Go through the entries below. Copy out every line that contains "security".

───── Source data ─────

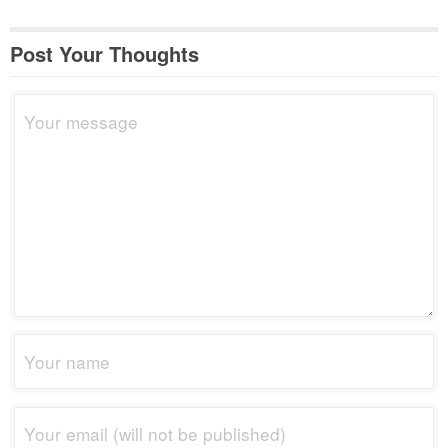
Post Your Thoughts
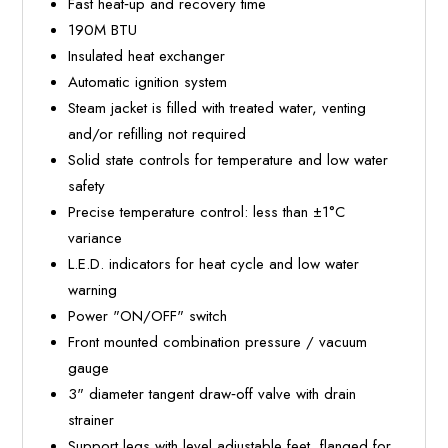
Fast heat‐up and recovery time
190M BTU
Insulated heat exchanger
Automatic ignition system
Steam jacket is filled with treated water, venting
and/or refilling not required
Solid state controls for temperature and low water
safety
Precise temperature control: less than ±1°C
variance
L.E.D. indicators for heat cycle and low water
warning
Power "ON/OFF" switch
Front mounted combination pressure / vacuum
gauge
3" diameter tangent draw‐off valve with drain
strainer
Support legs with level adjustable feet, flanged for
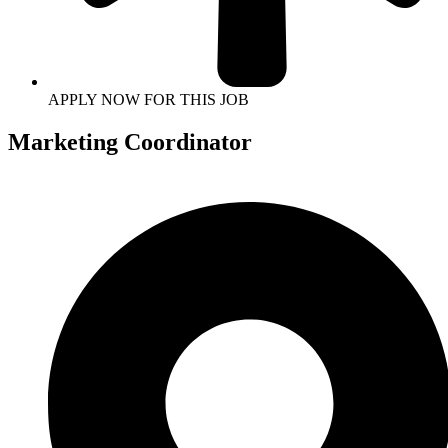
APPLY NOW FOR THIS JOB
Marketing Coordinator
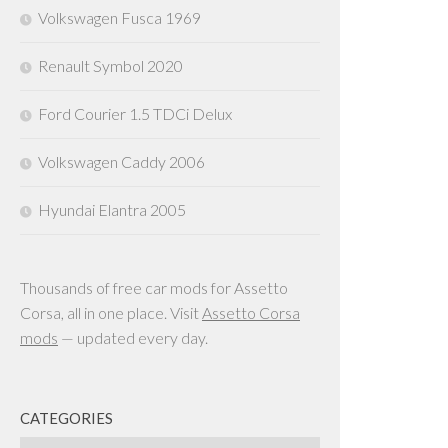
Volkswagen Fusca 1969
Renault Symbol 2020
Ford Courier 1.5 TDCi Delux
Volkswagen Caddy 2006
Hyundai Elantra 2005
Thousands of free car mods for Assetto
Corsa, all in one place. Visit
Assetto Corsa
mods
— updated every day.
CATEGORIES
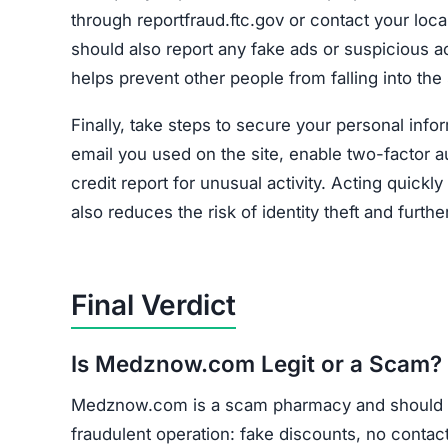
through reportfraud.ftc.gov or contact your loc
should also report any fake ads or suspicious 
helps prevent other people from falling into the
Finally, take steps to secure your personal inf
email you used on the site, enable two-factor 
credit report for unusual activity. Acting quick
also reduces the risk of identity theft and furth
Final Verdict
Is Medznow.com Legit or a Scam?
Medznow.com is a scam pharmacy and should be
fraudulent operation: fake discounts, no contact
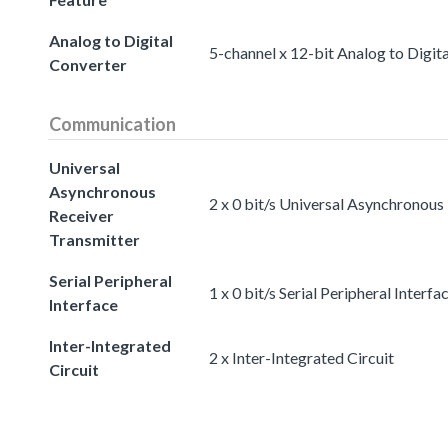
Analog to Digital
5-channel x 12-bit Analog to Digit
Converter
Communication
Universal
Asynchronous
2 x 0 bit/s Universal Asynchronous
Receiver
Transmitter
Serial Peripheral
1 x 0 bit/s Serial Peripheral Interfa
Interface
Inter-Integrated
2 x Inter-Integrated Circuit
Circuit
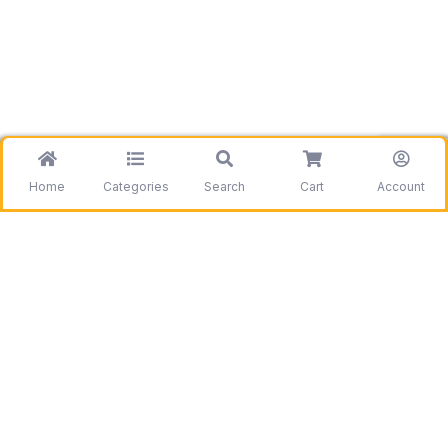
Home
Categories
Search
Cart
Account
Be the first to get information on our deals and
discounts.
Need assistance?
Call us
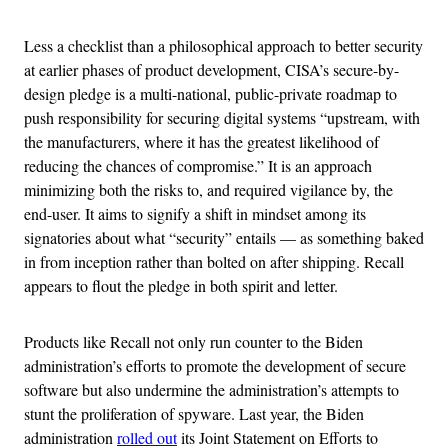
Less a checklist than a philosophical approach to better security
at earlier phases of product development, CISA’s secure-by-
design pledge is a multi-national, public-private roadmap to
push responsibility for securing digital systems “upstream, with
the manufacturers, where it has the greatest likelihood of
reducing the chances of compromise.” It is an approach
minimizing both the risks to, and required vigilance by, the
end-user. It aims to signify a shift in mindset among its
signatories about what “security” entails — as something baked
in from inception rather than bolted on after shipping. Recall
appears to flout the pledge in both spirit and letter.
Products like Recall not only run counter to the Biden
administration’s efforts to promote the development of secure
software but also undermine the administration’s attempts to
stunt the proliferation of spyware. Last year, the Biden
administration
rolled out
its Joint Statement on Efforts to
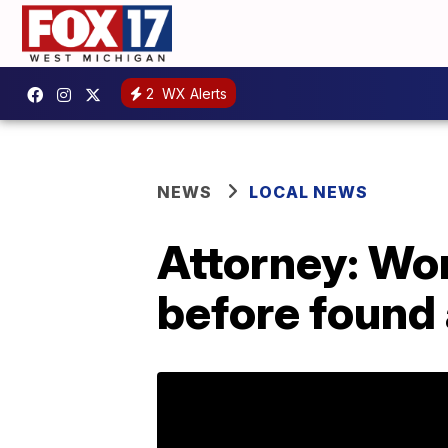
2
WX Alerts
NEWS
LOCAL NEWS
Attorney: Wo
before found 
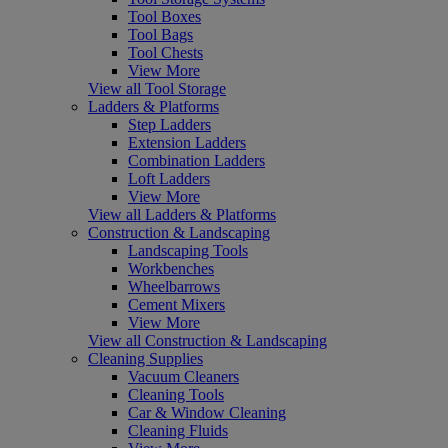
Tool Boxes
Tool Bags
Tool Chests
View More
View all Tool Storage
Ladders & Platforms
Step Ladders
Extension Ladders
Combination Ladders
Loft Ladders
View More
View all Ladders & Platforms
Construction & Landscaping
Landscaping Tools
Workbenches
Wheelbarrows
Cement Mixers
View More
View all Construction & Landscaping
Cleaning Supplies
Vacuum Cleaners
Cleaning Tools
Car & Window Cleaning
Cleaning Fluids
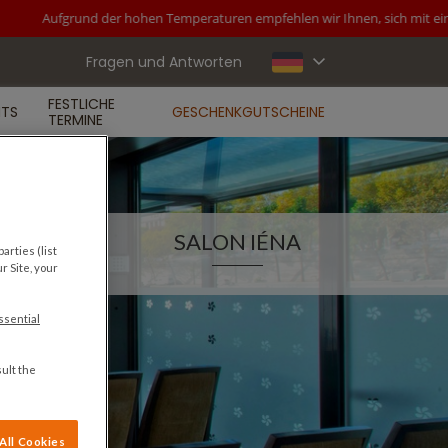
Aufgrund der hohen Temperaturen empfehlen wir Ihnen, sich mit einer 
Fragen und Antworten
FESTLICHE
NTS
GESCHENKGUTSCHEINE
TERMINE
SALON IÉNA
arties (list
r Site, your
ssential
ult the
All Cookies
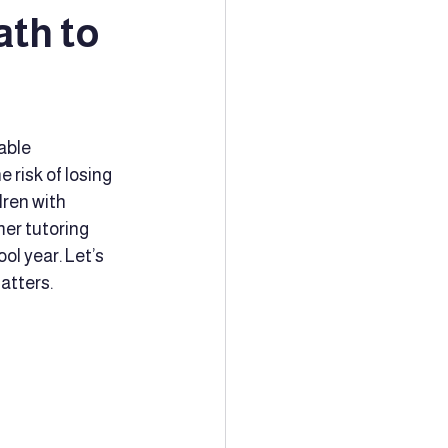
ath to
ion
Tutoring
able 
Community Support
risk of losing 
dren with 
er tutoring 
ching
ol year. Let’s 
atters.
Family Planning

─────

Completed exercise>
Less a checklist than a philosophical approach to better security
signatories about what “security” entails — as something baked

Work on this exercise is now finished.